— WORK REQUIRED —
The requested output is every line from the one with "strued as conferring" through the last line below, printed exactly.

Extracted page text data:
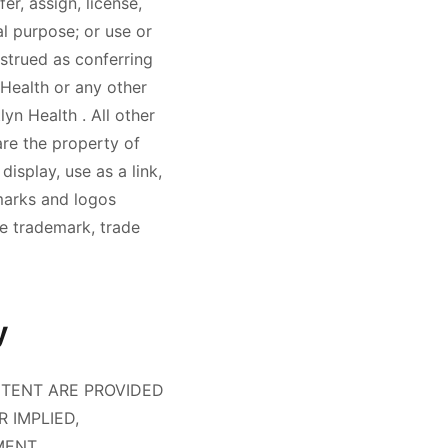
er, assign, license,
l purpose; or use or
strued as conferring
 Health
or any other
tlyn Health
. All other
re the property of
display, use as a link,
marks and logos
he trademark, trade
y
NTENT ARE PROVIDED
R IMPLIED,
MENT,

— RESPONSE BELOW —
strued as conferring
 Health
or any other
tlyn Health
. All other
re the property of
display, use as a link,
marks and logos
he trademark, trade
y
NTENT ARE PROVIDED
R IMPLIED,
MENT,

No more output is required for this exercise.